Y si las medallas y los secretos no son suficiente acicate para lanzarnos una vez mas al rescate de la princesa, puede que el nuevo sistema de desbloqueos ponga las cosas más interesantes. Un sistema con el que, a diferencia de la entrega original, Nintendo nos dice que confía en nosotros, entregándonos tras cada mundo superado un nuevo set de herramientas de creación sin obligarnos a punta de pistola a pasar unos cuantos días practicando con lo que ya teníamos. Supongo que se trata de una decisión cuestionable, porque los resultados dan pie a pensar que Nintendo tenía parte de razón entonces, pero qué queréis que os diga: pegarse un buen atracón de Mario y encontrarse a la salida con un montón de nuevos juguetes es mi definición de la felicidad, y poder elegir desde un buen principio el skin de Super Mario World da mucho gustito. Así, hacerse con un conjunto de instrumentos a la altura de las circunstancias no lleva ahora más de un par de horas (desbloquearlo absolutamente todo es otro cantar), y el que se aproxime al juego centrado sobre todo en su apartado creativo no se ve obligado a jugar demasiado para poder levantar niveles interesantes. Todos salen ganando, aunque pronto topamos con el verdadero muro, uno mucho más escarpado que cualquier enemigo final: nuestra propia mediocridad.

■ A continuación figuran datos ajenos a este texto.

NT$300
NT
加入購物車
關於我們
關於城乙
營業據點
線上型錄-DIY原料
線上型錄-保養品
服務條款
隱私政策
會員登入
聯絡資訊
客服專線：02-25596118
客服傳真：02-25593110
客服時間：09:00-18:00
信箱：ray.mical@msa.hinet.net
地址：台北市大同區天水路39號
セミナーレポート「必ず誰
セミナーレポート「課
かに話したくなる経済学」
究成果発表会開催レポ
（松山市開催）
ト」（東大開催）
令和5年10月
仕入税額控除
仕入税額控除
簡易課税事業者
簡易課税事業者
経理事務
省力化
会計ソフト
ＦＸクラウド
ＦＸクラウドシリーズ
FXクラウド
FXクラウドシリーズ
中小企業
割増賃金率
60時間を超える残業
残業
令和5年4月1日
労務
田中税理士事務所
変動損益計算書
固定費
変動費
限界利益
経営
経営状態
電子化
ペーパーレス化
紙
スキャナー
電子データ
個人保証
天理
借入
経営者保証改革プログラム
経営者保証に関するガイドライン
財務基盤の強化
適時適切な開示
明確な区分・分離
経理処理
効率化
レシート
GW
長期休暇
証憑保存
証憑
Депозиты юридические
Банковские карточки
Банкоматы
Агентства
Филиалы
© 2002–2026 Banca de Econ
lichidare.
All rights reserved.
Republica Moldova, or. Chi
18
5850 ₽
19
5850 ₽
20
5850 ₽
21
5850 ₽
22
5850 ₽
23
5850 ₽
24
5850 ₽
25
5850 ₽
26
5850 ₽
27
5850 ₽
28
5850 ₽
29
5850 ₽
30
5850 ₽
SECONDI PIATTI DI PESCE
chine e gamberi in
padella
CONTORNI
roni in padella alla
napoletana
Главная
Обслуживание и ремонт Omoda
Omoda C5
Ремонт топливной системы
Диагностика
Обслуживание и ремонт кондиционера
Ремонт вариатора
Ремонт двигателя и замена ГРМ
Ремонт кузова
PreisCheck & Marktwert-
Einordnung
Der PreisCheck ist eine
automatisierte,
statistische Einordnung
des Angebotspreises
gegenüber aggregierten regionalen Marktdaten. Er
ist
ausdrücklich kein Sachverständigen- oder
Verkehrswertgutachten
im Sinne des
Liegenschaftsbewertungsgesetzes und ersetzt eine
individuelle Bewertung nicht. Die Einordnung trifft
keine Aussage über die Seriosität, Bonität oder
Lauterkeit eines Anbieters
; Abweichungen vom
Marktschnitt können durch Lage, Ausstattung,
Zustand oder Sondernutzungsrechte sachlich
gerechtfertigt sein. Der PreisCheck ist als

Porque hacer buenos niveles es difícil, extremadamente difícil. No construirlos, porque el editor vuelve a ser a prueba de manazas y es sorprendente la cantidad de vueltas de tuerca que admiten sus reglas sin requerir no ya una línea de código, sino ningún input más complejo que sacudir una tortuga en el aire: hay enemigos voladores con diferentes patrones, y raíles, y curvar sus trayectorias no implica más que un toque de stylus; también hay tuberías que llevan a zonas secretas, e incluso puertas que comunican con otras puertas y se identifican mediante símbolos en sus pomos; por haber, incluso hay efectos de sonido para que podamos recompensar al jugador que supera un salto puñetero con una lluvia de vítores nada más tomar tierra. Hay de todo, aunque el verdadero desafío vuelve a ser usarlo con tino, y es ahí donde entran las lecciones: un curso de choque impartido por Yamamura el palomo, que pese a resultar exactamente igual de fascinante como suena termina antojándose corto. Hay un total de diez lecciones, cada una dividida en fase básica y avanzada, y solo en estas últimas está la verdadera chicha: los consejos, los truquitos, y todos esos principios de diseño que van más allá de cómo colocar un bloque y te hablan de por qué colocar un bloque. Supongo que quedarse con ganas habla a favor de lo jugosos que resultan, pero sin duda había material para más.

Y ya que hablamos de lecciones, seguramente sea esa la más importante que nos han enseñado hasta ahora estas dos versiones de Mario Maker: que, como le sucedía al maestro Salieri, no basta con sentir la imperiosa necesidad de crear, sino que también hay que tener el talento para hacerlo. Por eso, y porque hemos dejado fuera la posibilidad de limitarse a sacar la lengua a los coches desde la ventanilla del autobús, creo que este Mario Maker es un arma poderosísima, pero solo en las manos adecuadas. Las manos de aquellos con verdadero talento como para no frustrarse, y también con las suficientes ganas como para sentarse en una silla, tomar su instrumento y, en soledad, someterse al juicio más duro de todos: el de uno mismo.